* [WORK TASK]
The copy must match the data below line for line and contain no images.

#### DATA UNDER STUDY

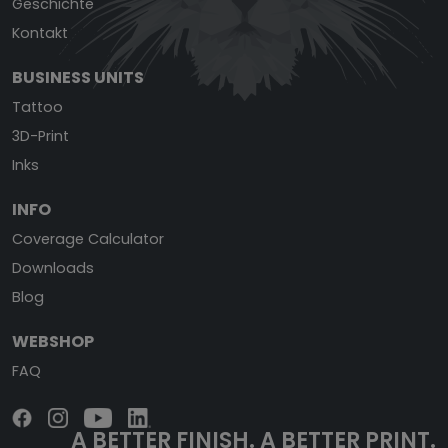
Geschichte
Kontakt
BUSINESS UNITS
Tattoo
3D-Print
Inks
INFO
Coverage Calculator
Downloads
Blog
WEBSHOP
FAQ
A BETTER FINISH.
A BETTER PRINT.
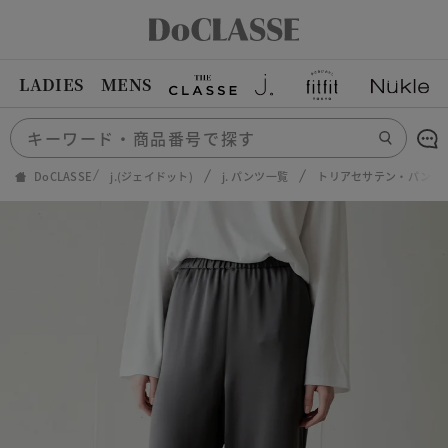
LADIES
MENS
DoCLASSE
j.(ジェイドット)
j. パンツ一覧
トリアセサテン・パンツ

########

* [SOLVED PROBLEM]
Geschichte
Kontakt
BUSINESS UNITS
Tattoo
3D-Print
Inks
INFO
Coverage Calculator
Downloads
Blog
WEBSHOP
FAQ
A BETTER FINISH.
A BETTER PRINT.
LADIES
MENS
DoCLASSE
j.(ジェイドット)
j. パンツ一覧
トリアセサテン・パンツ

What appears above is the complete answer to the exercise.